Nowhere do they say its hamming distance, which would be a pretty poor implementation of this -- they're likely doing fuzzy hashing on the embedded vectors.Sort of. Technically, it’s the Hamming Distance. The distinction between nearly identical and merely similar is most likely a few bits at best. Totally configurable by Apple and not likely very accurate based on:
1) Mobile device processing/battery limitations. Apple has a good neural engine, but it’s still edge processing.
2) The fact they need to open it up to 30 matches to meet their false positive requirements. I ran some quick probability estimates, but there’s still too many assumptions and statistical estimation of perceptual hashes are not my area of expertise, so I’m likely am missing something. I’d like to see the real math direct from Apple, but the performance does not appear confidence inspiring.
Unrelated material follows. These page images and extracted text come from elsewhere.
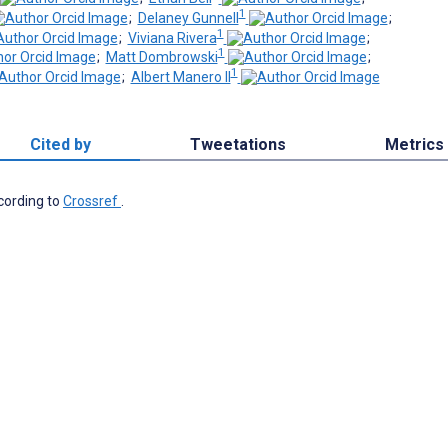
1
;
Delaney Gunnell
;
1
;
Viviana Rivera
;
1
;
Matt Dombrowski
;
1
;
Albert Manero II
Cited by
Tweetations
Metrics
ccording to
Crossref
.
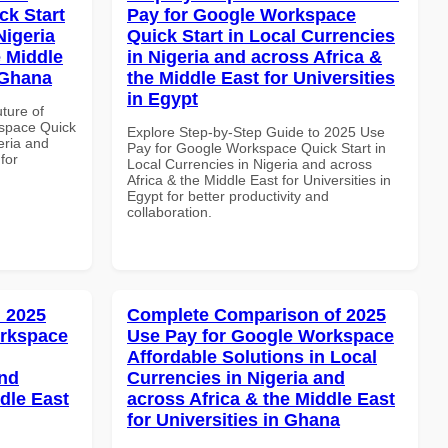
k Start
Pay for Google Workspace
Nigeria
Quick Start in Local Currencies
e Middle
in Nigeria and across Africa &
 Ghana
the Middle East for Universities
in Egypt
uture of
space Quick
Explore Step-by-Step Guide to 2025 Use
eria and
Pay for Google Workspace Quick Start in
for
Local Currencies in Nigeria and across
Africa & the Middle East for Universities in
Egypt for better productivity and
collaboration.
 2025
Complete Comparison of 2025
orkspace
Use Pay for Google Workspace
Affordable Solutions in Local
and
Currencies in Nigeria and
dle East
across Africa & the Middle East
for Universities in Ghana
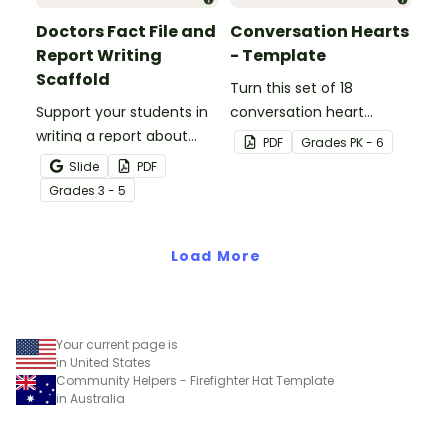
Doctors Fact File and
Conversation Hearts
Report Writing
- Template
Scaffold
Turn this set of 18
Support your students in
conversation heart
writing a report about
templates into a variety
PDF
Grade
s
PK - 6
doctors with this fact file
of teaching resources
Slide
PDF
and writing scaffold.
leading up to Valentine's
Grade
s
3 - 5
Day.
Load More
Your current page is
in United States
Community Helpers - Firefighter Hat Template
in Australia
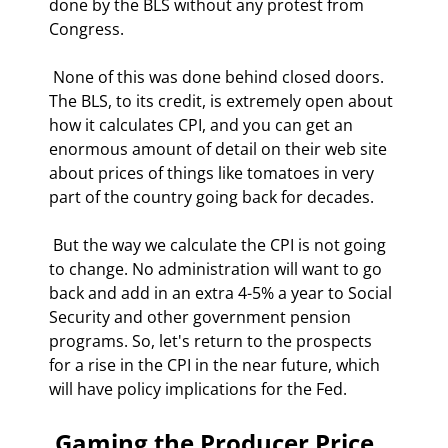
done by the BLS without any protest from 
Congress.  
 None of this was done behind closed doors. 
The BLS, to its credit, is extremely open about 
how it calculates CPI, and you can get an 
enormous amount of detail on their web site 
about prices of things like tomatoes in very 
part of the country going back for decades. 
 But the way we calculate the CPI is not going 
to change. No administration will want to go 
back and add in an extra 4-5% a year to Social 
Security and other government pension 
programs. So, let's return to the prospects 
for a rise in the CPI in the near future, which 
will have policy implications for the Fed. 
 Gaming the Producer Price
3) Because of the backlash and multiple AI experts calling, most likely, BS on the 1 in a trillion claim, Apple added a middle step between on device hash matching and human review. There’s now a larger, higher performing, independent (at least so they claim) perceptual hash algorithm that verifies the edge hashing and runs in the cloud (I.e. big, traditional servers). Only if that also matches, will a human review it. If your edge processing is good enough, you don’t need that; it should be obvious Apples is not.
I posted in another thread here with some dissection of the language they're using in their documents, along with some probability work to show the 1 in a trillion claim seems more than reasonable.